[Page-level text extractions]
---

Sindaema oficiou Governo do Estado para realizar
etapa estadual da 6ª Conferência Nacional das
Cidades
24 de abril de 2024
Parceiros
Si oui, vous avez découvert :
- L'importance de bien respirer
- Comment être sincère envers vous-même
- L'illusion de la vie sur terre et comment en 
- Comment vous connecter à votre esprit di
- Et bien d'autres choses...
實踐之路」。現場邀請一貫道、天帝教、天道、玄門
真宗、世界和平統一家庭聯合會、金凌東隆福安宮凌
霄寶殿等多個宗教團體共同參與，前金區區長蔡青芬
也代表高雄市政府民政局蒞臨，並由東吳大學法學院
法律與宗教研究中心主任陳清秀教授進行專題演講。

---

Your assignment
Exactly the lines from the one containing "實踐之路」。現場邀請一貫道、天帝教、天道、玄門" through the last line of the records are to be transcribed, both endpoints included.

Output
實踐之路」。現場邀請一貫道、天帝教、天道、玄門
真宗、世界和平統一家庭聯合會、金凌東隆福安宮凌
霄寶殿等多個宗教團體共同參與，前金區區長蔡青芬
也代表高雄市政府民政局蒞臨，並由東吳大學法學院
法律與宗教研究中心主任陳清秀教授進行專題演講。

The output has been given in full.